* [Exercise requirements]
Scan the data. Collect each line that contains the word "forum".

* [Extracted entries]
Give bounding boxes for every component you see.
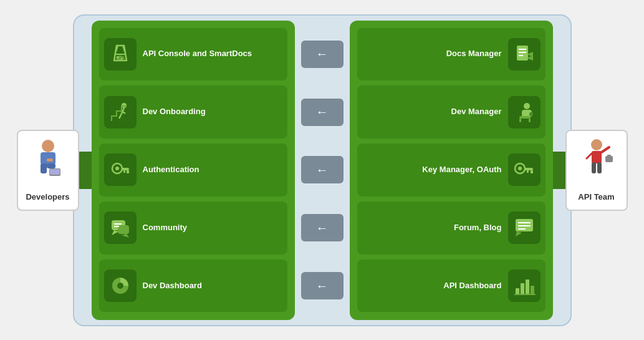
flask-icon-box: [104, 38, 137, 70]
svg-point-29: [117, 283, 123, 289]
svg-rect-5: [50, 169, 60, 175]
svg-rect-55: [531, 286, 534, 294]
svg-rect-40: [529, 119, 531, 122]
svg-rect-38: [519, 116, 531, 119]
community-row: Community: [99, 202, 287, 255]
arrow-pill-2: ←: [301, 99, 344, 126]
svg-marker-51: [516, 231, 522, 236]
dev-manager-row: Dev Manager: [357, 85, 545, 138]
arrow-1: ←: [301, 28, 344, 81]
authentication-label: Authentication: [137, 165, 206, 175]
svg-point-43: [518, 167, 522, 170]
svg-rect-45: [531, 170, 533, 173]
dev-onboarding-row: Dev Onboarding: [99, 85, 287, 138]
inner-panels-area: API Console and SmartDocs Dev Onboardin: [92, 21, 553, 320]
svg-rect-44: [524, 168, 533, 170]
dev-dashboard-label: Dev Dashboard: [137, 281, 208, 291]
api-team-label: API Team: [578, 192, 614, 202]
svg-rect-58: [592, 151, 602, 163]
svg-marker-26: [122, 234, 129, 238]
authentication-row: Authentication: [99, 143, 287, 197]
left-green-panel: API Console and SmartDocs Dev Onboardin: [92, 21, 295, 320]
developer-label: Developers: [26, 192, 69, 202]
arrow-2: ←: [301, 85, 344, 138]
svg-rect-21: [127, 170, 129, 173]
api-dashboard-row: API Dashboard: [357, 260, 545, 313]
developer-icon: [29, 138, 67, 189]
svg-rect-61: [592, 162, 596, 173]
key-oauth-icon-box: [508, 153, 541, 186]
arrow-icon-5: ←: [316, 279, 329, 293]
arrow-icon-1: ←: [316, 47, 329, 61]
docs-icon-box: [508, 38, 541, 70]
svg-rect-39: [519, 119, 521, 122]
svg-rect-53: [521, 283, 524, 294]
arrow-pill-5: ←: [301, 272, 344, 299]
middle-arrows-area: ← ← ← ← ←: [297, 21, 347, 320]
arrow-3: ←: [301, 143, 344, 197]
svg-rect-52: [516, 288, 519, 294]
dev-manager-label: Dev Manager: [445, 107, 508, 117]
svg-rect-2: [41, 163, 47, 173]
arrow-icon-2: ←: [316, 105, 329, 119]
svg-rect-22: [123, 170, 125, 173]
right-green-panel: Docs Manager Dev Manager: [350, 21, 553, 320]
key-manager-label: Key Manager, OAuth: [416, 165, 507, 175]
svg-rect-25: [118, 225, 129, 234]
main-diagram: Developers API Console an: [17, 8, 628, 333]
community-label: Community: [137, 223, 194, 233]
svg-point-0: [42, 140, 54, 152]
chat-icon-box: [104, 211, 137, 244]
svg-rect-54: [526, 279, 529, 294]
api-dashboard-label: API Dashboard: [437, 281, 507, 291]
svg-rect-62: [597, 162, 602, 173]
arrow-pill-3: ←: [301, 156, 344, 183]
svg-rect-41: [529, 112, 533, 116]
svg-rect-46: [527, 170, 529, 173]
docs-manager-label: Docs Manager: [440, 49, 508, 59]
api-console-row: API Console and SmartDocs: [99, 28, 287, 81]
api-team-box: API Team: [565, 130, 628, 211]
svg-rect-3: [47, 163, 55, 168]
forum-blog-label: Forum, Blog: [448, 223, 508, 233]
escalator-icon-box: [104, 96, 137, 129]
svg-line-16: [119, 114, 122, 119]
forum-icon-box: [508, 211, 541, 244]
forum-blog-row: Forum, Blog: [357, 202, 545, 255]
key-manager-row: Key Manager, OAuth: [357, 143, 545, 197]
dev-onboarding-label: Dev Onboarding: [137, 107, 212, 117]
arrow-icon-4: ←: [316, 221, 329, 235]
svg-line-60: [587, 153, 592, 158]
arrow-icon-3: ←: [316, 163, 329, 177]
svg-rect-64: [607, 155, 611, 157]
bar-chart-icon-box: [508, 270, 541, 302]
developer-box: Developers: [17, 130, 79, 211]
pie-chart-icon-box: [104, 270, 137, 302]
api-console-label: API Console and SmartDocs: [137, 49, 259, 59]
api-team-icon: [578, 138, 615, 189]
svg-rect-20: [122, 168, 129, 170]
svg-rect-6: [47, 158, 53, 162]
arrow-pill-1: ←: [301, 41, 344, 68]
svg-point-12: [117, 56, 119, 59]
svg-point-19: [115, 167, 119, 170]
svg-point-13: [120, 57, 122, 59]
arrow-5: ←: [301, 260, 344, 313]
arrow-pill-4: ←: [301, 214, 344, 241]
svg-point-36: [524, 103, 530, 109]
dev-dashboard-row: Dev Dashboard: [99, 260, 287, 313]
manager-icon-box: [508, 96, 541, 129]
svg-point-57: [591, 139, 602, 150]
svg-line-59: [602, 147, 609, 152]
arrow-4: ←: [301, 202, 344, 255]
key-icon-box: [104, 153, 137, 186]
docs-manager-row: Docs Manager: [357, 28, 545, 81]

* [Reply to the exercise]
forum-blog-label: Forum, Blog: [448, 223, 508, 233]
forum-icon-box: [508, 211, 541, 244]
forum-blog-row: Forum, Blog: [357, 202, 545, 255]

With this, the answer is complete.